▶ _To do_: Repeat the entries below exactly. Drop the pictures.
*** Block opens ***
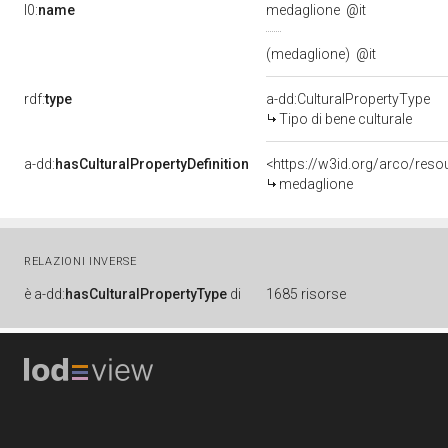
l0:
name
medaglione
@it
(medaglione)
@it
rdf:
type
a-dd:CulturalPropertyType
Tipo di bene culturale
a-dd:
hasCulturalPropertyDefinition
<https://w3id.org/arco/reso
medaglione
RELAZIONI INVERSE
è
a-dd:
hasCulturalPropertyType
di
1685 risorse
*** Block closes ***
▶ _Written answer_:
l0:
name
medaglione
@it
(medaglione)
@it
rdf:
type
a-dd:CulturalPropertyType
Tipo di bene culturale
a-dd:
hasCulturalPropertyDefinition
<https://w3id.org/arco/reso
medaglione
RELAZIONI INVERSE
è
a-dd:
hasCulturalPropertyType
di
1685 risorse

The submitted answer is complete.